*TASK BRIEF:* Each line from the one holding "Guía De Tallas" through the final line of the data below is to be given again exactly, and no other line is to appear.

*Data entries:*
****************

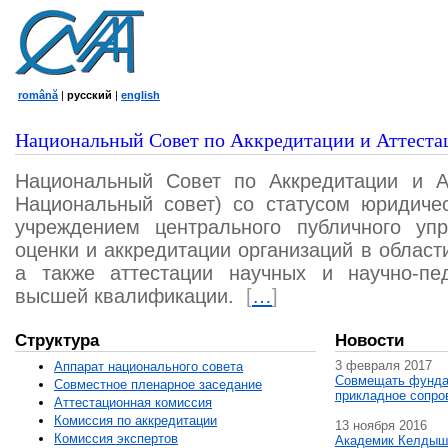
română
|
русский
|
english
Национальный Совет по Аккредитации и Аттеста
Национальный Совет по Аккредитации и А
Национальный совет) со статусом юридичес
учреждением центрального публичного уп
оценки и аккредитации организаций в област
а также аттестации научных и научно-пед
высшей квалификации.
[
…
]
Структура
Новости
3 февраля 2017
Аппарат национального совета
Совмещать фунда
Совместное пленарное заседание
прикладное сопро
Аттестационная комисcия
Комиссия по аккредитации
13 ноября 2016
Комиссия экспертов
Академик Келдыш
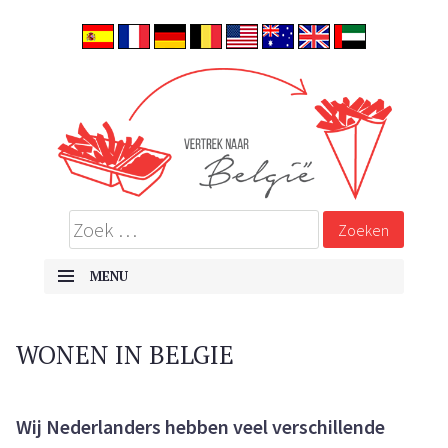
ALLES OVER EMIGREREN NAAR BELGIË
Vertrek naar België
MENU
SKIP TO CONTENT
WONEN IN BELGIE
Wij Nederlanders hebben veel verschillende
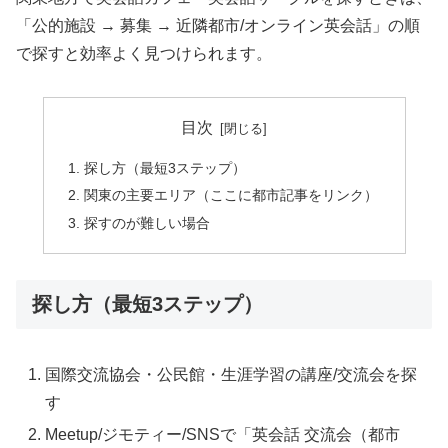
「公的施設 → 募集 → 近隣都市/オンライン英会話」の順
で探すと効率よく見つけられます。
目次
探し方（最短3ステップ）
関東の主要エリア（ここに都市記事をリンク）
探すのが難しい場合
探し方（最短3ステップ）
国際交流協会・公民館・生涯学習の講座/交流会を探
す
Meetup/ジモティー/SNSで「英会話 交流会（都市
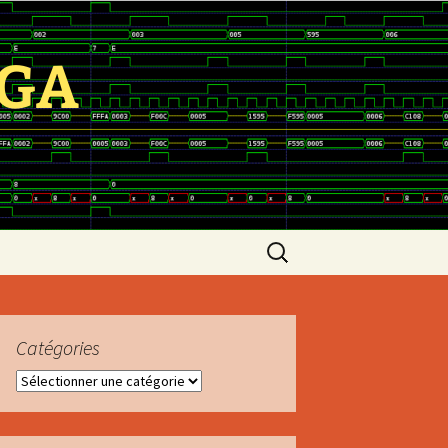
PGA
Rechercher :
Catégories
Catégories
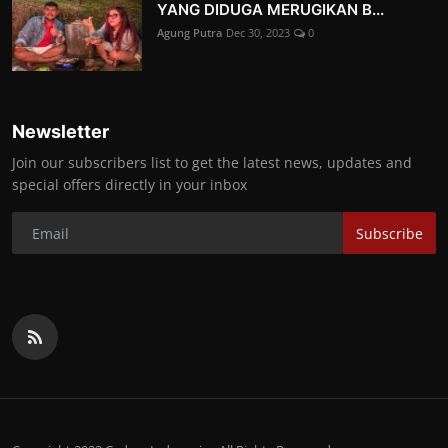
YANG DIDUGA MERUGIKAN B...
Agung Putra
Dec 30, 2023
0
Newsletter
Join our subscribers list to get the latest news, updates and
special offers directly in your inbox
Subscribe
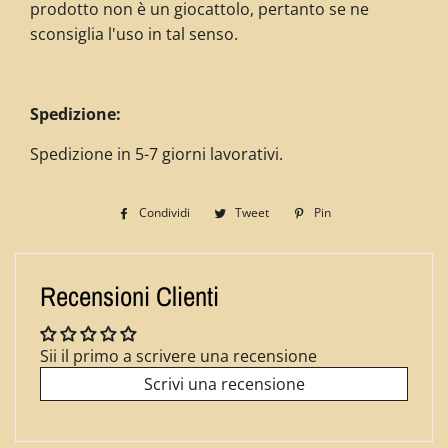
prodotto non è un giocattolo, pertanto se ne
sconsiglia l'uso in tal senso.
Spedizione:
Spedizione in 5-7 giorni lavorativi.
Condividi
Condividi
Tweet
Twitta
Pin
Pinna
su
su
su
Facebook
Twitter
Pinterest
Recensioni Clienti
Sii il primo a scrivere una recensione
Scrivi una recensione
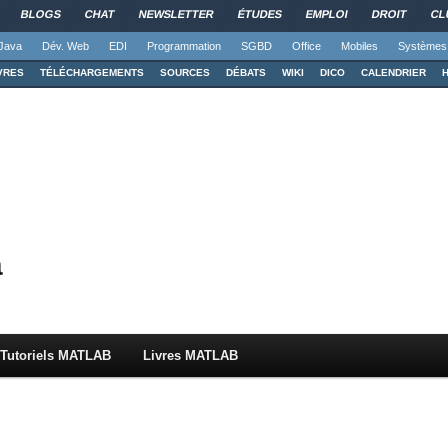
BLOGS
CHAT
NEWSLETTER
ÉTUDES
EMPLOI
DROIT
CL
Java
Dév. Web
EDI
Programmation
SGBD
Office
Mobiles
Systèmes
VRES
TÉLÉCHARGEMENTS
SOURCES
DÉBATS
WIKI
DICO
CALENDRIER
à
Tutoriels MATLAB
Livres MATLAB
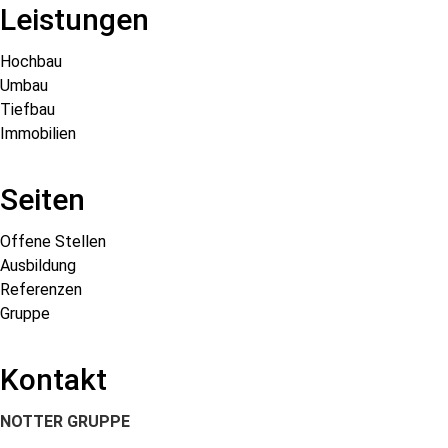
Leistungen
Hochbau
Umbau
Tiefbau
Immobilien
Seiten
Offene Stellen
Ausbildung
Referenzen
Gruppe
Kontakt
NOTTER GRUPPE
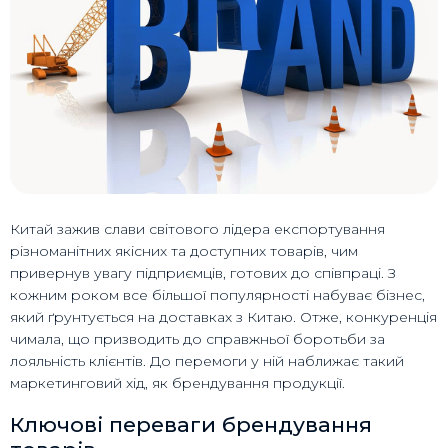
Китай зажив слави світового лідера експортування
різноманітних якісних та доступних товарів, чим
привернув увагу підприємців, готових до співпраці. З
кожним роком все більшої популярності набуває бізнес,
який ґрунтується на доставках з Китаю. Отже, конкуренція
чимала, що призводить до справжньої боротьби за
лояльність клієнтів. До перемоги у ній наближає такий
маркетинговий хід, як брендування продукції.
Ключові переваги брендування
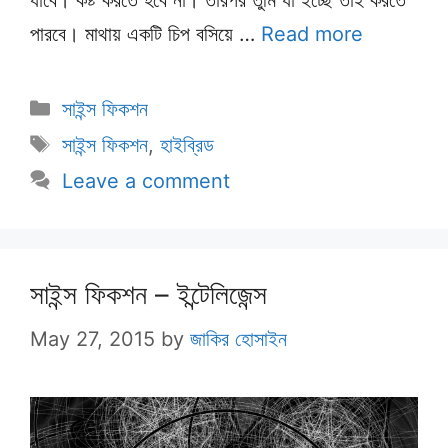
পারবে। মাথায় একটি চিপ বসিয়ে …
Read more
Categories
সাইন্স ফিকশন
Tags
সাইন্স ফিকশন
,
হাইব্রিড
Leave a comment
সাইন্স ফিকশন – ইন্টেলিজেন্স
May 27, 2015
by
জাকির হোসাইন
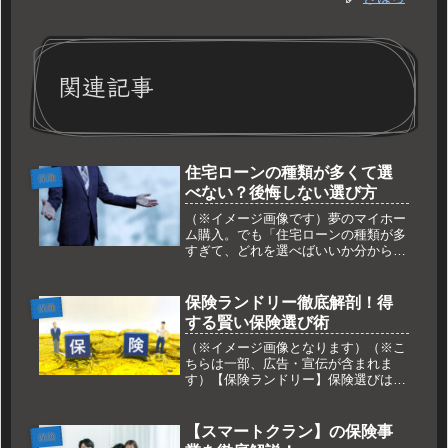
関連記事
住宅ローンの種類が多くて選
保険
べない？後悔しない選び方
（※イメージ画像です）夢のマイホー
ム購入。でも「住宅ローンの種類が多
すぎて、どれを選べばいいか分からな
い…」と悩んでいませんか？金利タイ
プや返済方法など、複雑な選択肢に戸
惑う方も多いでしょう。この記事で
保険ランドリー徹底解剖！得
保険
は、住宅ローンの主要な種類を分かり
する賢い保険選び術
やす...
（※イメージ画像となります）（※こ
ちらは一部、広告・宣伝が含まれま
す）【保険ランドリー】保険選びは、
人生における重要な決断の一つです。
しかし、数多くの保険商品の中から自
分に最適なものを選ぶのは容易ではあ
【スマートクラン】の保険事
保険
りません。そこで注目されているのが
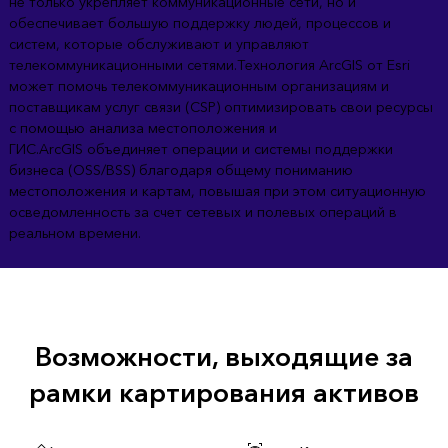
не только укрепляет коммуникационные сети, но и
обеспечивает большую поддержку людей, процессов и
систем, которые обслуживают и управляют
телекоммуникационными сетями.Технология ArcGIS от Esri
может помочь телекоммуникационным организациям и
поставщикам услуг связи (CSP) оптимизировать свои ресурсы
с помощью анализа местоположения и
ГИС.ArcGIS объединяет операции и системы поддержки
бизнеса (OSS/BSS) благодаря общему пониманию
местоположения и картам, повышая при этом ситуационную
осведомленность за счет сетевых и полевых операций в
реальном времени.
Возможности, выходящие за
рамки картирования активов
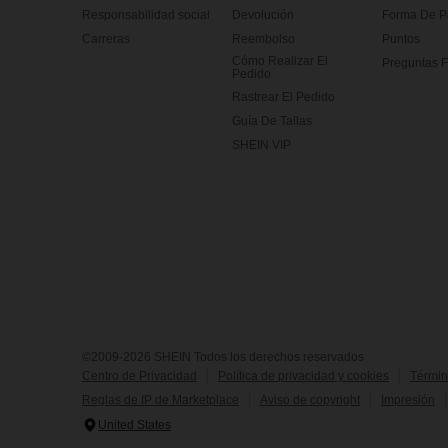
Responsabilidad social
Devolución
Forma De 
Carreras
Reembolso
Puntos
Cómo Realizar El
Preguntas F
Pedido
Rastrear El Pedido
Guía De Tallas
SHEIN VIP
©2009-2026 SHEIN Todos los derechos reservados
Centro de Privacidad
Política de privacidad y cookies
Términ
Reglas de IP de Marketplace
Aviso de copyright
Impresión
United States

****************

*RESPONSE TO THE EXERCISE:*
Guía De Tallas
SHEIN VIP
©2009-2026 SHEIN Todos los derechos reservados
Centro de Privacidad
Política de privacidad y cookies
Términ
Reglas de IP de Marketplace
Aviso de copyright
Impresión
United States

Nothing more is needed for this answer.